La C. no es, pues, un residuo arqueológico de prácticas ascéticas de otros tiempos, sino el tiempo de una experiencia más sentida de nuestra participación en el misterio de Cristo que ya hemos iniciado en nuestro bautismo. El papa León Magno (431-460) nos recuerda que debemos de vivir la C. como si en la noche Santa de la resurrección, Liturgia Pascual, fuéramos a ser de nuevo bautizados. Este hermoso camino se inicia con el rito del miércoles de ceniza.

 

Por último, ¿dónde podemos tener esta experiencia que desemboca en nuestra libertad, en nuestra alegría plena, en el encuentro con el Padre? ¿Dónde encontramos esta oportunidad?

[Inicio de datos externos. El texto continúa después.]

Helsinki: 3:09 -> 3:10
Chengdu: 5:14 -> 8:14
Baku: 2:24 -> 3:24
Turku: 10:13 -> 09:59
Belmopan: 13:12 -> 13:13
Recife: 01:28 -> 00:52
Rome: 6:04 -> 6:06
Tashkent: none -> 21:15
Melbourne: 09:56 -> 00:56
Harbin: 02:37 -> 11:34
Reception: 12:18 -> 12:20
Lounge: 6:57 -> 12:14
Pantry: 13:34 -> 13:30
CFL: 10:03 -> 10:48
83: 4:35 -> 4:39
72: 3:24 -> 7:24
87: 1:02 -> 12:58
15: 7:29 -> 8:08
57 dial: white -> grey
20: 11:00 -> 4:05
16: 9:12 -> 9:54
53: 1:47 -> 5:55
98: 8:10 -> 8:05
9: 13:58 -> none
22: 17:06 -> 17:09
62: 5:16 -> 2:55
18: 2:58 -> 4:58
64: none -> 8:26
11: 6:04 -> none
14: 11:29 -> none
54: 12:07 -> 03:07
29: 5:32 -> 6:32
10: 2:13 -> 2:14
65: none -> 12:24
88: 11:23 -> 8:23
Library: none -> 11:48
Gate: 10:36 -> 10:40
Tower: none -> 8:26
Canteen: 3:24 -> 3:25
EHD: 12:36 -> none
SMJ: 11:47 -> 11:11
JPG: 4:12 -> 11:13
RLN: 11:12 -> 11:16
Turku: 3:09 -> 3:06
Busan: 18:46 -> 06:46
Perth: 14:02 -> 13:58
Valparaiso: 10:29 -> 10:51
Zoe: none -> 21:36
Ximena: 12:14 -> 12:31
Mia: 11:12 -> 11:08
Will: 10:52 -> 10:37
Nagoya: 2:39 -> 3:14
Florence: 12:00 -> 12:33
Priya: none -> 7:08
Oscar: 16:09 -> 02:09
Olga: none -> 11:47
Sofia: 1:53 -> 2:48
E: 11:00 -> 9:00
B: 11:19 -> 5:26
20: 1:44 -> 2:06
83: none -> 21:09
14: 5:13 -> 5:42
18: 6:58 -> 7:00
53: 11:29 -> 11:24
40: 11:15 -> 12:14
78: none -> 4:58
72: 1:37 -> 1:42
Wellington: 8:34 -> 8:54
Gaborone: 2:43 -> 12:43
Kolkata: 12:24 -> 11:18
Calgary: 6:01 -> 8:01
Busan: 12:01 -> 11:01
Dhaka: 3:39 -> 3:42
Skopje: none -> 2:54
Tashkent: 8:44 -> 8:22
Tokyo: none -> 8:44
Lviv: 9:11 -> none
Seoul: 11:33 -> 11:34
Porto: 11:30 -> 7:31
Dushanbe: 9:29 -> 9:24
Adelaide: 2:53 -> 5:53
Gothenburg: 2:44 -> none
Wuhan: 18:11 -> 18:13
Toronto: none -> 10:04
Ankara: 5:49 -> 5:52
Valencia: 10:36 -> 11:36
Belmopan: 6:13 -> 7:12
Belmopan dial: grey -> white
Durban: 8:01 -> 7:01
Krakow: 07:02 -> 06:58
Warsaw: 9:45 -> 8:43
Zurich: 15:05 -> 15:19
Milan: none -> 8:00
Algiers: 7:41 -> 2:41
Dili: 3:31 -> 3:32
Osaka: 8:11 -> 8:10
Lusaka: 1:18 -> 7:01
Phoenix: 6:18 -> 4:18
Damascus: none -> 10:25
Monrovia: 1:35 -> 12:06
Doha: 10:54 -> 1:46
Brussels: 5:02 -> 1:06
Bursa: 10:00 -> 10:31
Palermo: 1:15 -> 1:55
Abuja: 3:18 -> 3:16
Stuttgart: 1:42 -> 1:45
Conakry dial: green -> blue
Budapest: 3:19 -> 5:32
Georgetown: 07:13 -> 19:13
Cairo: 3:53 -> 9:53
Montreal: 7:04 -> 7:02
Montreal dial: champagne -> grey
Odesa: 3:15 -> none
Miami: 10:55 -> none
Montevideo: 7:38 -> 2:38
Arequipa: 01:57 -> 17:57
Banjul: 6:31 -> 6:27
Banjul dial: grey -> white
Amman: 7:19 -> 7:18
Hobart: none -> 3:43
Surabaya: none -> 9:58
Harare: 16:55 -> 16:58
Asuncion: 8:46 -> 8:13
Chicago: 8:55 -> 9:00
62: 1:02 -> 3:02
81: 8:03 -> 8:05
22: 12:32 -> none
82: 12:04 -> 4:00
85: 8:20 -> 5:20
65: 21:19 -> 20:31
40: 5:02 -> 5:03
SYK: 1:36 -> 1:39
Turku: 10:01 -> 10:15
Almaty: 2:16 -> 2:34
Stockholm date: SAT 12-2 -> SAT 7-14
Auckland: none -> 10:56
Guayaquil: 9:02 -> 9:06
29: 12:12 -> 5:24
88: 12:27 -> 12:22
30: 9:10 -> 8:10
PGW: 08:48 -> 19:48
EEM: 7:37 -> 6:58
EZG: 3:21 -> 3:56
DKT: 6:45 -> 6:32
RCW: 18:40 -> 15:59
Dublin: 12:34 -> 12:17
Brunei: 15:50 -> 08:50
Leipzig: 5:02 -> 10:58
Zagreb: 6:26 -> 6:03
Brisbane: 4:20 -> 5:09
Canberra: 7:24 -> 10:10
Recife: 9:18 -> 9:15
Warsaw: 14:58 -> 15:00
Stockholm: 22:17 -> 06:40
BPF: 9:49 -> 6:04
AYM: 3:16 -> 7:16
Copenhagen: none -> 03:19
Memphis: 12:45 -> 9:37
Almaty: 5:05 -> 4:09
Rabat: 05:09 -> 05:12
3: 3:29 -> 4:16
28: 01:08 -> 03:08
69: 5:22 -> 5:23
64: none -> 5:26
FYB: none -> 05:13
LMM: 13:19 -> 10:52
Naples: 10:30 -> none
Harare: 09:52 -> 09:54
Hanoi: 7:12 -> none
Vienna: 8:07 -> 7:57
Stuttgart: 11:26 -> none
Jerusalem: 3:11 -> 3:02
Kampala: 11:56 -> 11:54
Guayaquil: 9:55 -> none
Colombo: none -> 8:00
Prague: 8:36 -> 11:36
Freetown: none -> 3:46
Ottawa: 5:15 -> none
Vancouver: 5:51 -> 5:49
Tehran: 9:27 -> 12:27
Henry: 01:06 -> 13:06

No podemos menos de afirmar que todo esto tendrá lugar con nuestra presencia en el cuerpo de la Iglesia. Es evidente que no se trata de cualquiera cosa, todo apunta hacia Dios. A los ojos de un cristiano, Dios se halla en la Iglesia y en Iglesia, La liturgia precisamente, no es otra cosa que esta asamblea de personas reunidas para dar a Dios el culto de su amor, lleno de respeto, de adoración y la acción de Gracias; y lo que debe reunirnos en esta meta común es ese Dios al que nosotros tenemos acceso, en común, nunca en solitario, ese Dios al que encontramos porque Cristo nos lo ha revelado. Ahí en la asamblea, juntos formamos el cuerpo de Cristo porque: «Aun siendo muchos, formamos un solo cuerpo puesto que todos comemos de un mismo pan y bebemos de una misma Copa». (ICor.10.17).